■ Task requirements ■
The entries follow. Please return all of them exactly.

==*==

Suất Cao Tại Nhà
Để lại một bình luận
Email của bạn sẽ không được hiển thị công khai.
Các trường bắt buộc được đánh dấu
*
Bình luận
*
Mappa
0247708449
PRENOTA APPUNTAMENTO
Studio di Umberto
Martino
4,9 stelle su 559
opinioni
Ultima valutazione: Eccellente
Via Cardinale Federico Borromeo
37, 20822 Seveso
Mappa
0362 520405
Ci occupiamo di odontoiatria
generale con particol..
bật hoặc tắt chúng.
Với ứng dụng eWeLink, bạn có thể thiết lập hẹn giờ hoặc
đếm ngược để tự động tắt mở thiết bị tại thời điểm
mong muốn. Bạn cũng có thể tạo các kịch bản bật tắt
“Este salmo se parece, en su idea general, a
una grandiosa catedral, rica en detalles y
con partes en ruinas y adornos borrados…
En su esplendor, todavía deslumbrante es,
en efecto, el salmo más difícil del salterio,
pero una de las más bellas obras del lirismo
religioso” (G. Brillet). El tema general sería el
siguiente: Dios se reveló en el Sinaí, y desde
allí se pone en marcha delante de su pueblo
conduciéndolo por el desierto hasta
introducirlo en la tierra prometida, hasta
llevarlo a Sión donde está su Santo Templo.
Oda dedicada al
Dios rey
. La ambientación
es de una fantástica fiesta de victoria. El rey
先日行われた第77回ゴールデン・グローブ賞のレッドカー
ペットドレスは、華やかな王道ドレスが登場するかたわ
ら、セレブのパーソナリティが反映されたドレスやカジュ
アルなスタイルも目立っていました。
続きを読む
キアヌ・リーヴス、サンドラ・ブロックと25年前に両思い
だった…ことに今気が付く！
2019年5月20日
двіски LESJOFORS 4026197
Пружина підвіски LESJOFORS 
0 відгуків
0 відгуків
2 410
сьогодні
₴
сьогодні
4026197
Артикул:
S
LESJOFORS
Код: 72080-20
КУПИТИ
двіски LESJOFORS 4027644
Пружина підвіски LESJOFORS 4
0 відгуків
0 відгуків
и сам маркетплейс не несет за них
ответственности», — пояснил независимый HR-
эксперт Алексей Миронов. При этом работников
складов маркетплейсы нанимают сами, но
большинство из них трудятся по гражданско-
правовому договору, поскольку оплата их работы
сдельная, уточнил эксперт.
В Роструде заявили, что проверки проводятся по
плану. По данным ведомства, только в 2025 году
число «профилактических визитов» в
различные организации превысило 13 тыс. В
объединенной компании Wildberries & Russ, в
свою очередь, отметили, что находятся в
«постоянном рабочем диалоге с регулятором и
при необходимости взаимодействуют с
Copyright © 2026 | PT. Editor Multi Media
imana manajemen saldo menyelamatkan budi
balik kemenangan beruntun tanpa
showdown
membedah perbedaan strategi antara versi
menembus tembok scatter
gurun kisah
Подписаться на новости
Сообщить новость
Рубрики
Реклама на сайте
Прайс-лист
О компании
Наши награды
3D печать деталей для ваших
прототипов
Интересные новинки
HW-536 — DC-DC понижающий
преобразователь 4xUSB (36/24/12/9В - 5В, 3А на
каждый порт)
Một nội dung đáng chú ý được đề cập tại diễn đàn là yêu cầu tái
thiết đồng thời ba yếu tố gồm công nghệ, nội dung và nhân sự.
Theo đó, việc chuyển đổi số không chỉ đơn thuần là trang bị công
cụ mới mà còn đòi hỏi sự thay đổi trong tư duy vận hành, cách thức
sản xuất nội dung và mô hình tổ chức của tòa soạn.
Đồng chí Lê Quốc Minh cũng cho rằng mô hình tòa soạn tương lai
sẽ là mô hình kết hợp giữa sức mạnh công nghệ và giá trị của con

==*==

■ Answer space ■
Suất Cao Tại Nhà
Để lại một bình luận
Email của bạn sẽ không được hiển thị công khai.
Các trường bắt buộc được đánh dấu
*
Bình luận
*
Mappa
0247708449
PRENOTA APPUNTAMENTO
Studio di Umberto
Martino
4,9 stelle su 559
opinioni
Ultima valutazione: Eccellente
Via Cardinale Federico Borromeo
37, 20822 Seveso
Mappa
0362 520405
Ci occupiamo di odontoiatria
generale con particol..
bật hoặc tắt chúng.
Với ứng dụng eWeLink, bạn có thể thiết lập hẹn giờ hoặc
đếm ngược để tự động tắt mở thiết bị tại thời điểm
mong muốn. Bạn cũng có thể tạo các kịch bản bật tắt
“Este salmo se parece, en su idea general, a
una grandiosa catedral, rica en detalles y
con partes en ruinas y adornos borrados…
En su esplendor, todavía deslumbrante es,
en efecto, el salmo más difícil del salterio,
pero una de las más bellas obras del lirismo
religioso” (G. Brillet). El tema general sería el
siguiente: Dios se reveló en el Sinaí, y desde
allí se pone en marcha delante de su pueblo
conduciéndolo por el desierto hasta
introducirlo en la tierra prometida, hasta
llevarlo a Sión donde está su Santo Templo.
Oda dedicada al
Dios rey
. La ambientación
es de una fantástica fiesta de victoria. El rey
先日行われた第77回ゴールデン・グローブ賞のレッドカー
ペットドレスは、華やかな王道ドレスが登場するかたわ
ら、セレブのパーソナリティが反映されたドレスやカジュ
アルなスタイルも目立っていました。
続きを読む
キアヌ・リーヴス、サンドラ・ブロックと25年前に両思い
だった…ことに今気が付く！
2019年5月20日
двіски LESJOFORS 4026197
Пружина підвіски LESJOFORS 
0 відгуків
0 відгуків
2 410
сьогодні
₴
сьогодні
4026197
Артикул:
S
LESJOFORS
Код: 72080-20
КУПИТИ
двіски LESJOFORS 4027644
Пружина підвіски LESJOFORS 4
0 відгуків
0 відгуків
и сам маркетплейс не несет за них
ответственности», — пояснил независимый HR-
эксперт Алексей Миронов. При этом работников
складов маркетплейсы нанимают сами, но
большинство из них трудятся по гражданско-
правовому договору, поскольку оплата их работы
сдельная, уточнил эксперт.
В Роструде заявили, что проверки проводятся по
плану. По данным ведомства, только в 2025 году
число «профилактических визитов» в
различные организации превысило 13 тыс. В
объединенной компании Wildberries & Russ, в
свою очередь, отметили, что находятся в
«постоянном рабочем диалоге с регулятором и
при необходимости взаимодействуют с
Copyright © 2026 | PT. Editor Multi Media
imana manajemen saldo menyelamatkan budi
balik kemenangan beruntun tanpa
showdown
membedah perbedaan strategi antara versi
menembus tembok scatter
gurun kisah
Подписаться на новости
Сообщить новость
Рубрики
Реклама на сайте
Прайс-лист
О компании
Наши награды
3D печать деталей для ваших
прототипов
Интересные новинки
HW-536 — DC-DC понижающий
преобразователь 4xUSB (36/24/12/9В - 5В, 3А на
каждый порт)
Một nội dung đáng chú ý được đề cập tại diễn đàn là yêu cầu tái
thiết đồng thời ba yếu tố gồm công nghệ, nội dung và nhân sự.
Theo đó, việc chuyển đổi số không chỉ đơn thuần là trang bị công
cụ mới mà còn đòi hỏi sự thay đổi trong tư duy vận hành, cách thức
sản xuất nội dung và mô hình tổ chức của tòa soạn.
Đồng chí Lê Quốc Minh cũng cho rằng mô hình tòa soạn tương lai
sẽ là mô hình kết hợp giữa sức mạnh công nghệ và giá trị của con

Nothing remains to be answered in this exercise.